Transcribed page contents:
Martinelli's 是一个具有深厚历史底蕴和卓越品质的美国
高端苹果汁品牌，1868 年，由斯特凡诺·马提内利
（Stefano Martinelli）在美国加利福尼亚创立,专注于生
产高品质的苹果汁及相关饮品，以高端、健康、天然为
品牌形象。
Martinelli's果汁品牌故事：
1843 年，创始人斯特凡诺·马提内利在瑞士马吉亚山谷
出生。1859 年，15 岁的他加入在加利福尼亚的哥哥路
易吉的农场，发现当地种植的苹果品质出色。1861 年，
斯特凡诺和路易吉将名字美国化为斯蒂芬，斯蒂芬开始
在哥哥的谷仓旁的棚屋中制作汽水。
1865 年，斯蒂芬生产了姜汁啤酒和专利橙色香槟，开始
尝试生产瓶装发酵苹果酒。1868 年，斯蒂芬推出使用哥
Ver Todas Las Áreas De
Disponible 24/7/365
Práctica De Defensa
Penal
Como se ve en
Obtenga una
...
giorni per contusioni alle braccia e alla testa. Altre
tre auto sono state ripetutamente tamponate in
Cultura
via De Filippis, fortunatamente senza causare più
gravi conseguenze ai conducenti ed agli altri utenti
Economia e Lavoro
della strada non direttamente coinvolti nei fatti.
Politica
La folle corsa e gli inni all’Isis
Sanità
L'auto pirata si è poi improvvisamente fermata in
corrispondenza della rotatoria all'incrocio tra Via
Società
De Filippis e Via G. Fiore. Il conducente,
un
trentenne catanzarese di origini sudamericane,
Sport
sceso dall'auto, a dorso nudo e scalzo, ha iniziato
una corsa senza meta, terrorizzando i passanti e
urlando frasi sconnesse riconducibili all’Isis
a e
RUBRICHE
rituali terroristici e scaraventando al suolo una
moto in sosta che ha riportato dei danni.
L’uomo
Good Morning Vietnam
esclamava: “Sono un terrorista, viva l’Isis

» **To do**: Every line above carrying the word "senza" needs to be shown.

» **Output below**:
via De Filippis, fortunatamente senza causare più
una corsa senza meta, terrorizzando i passanti e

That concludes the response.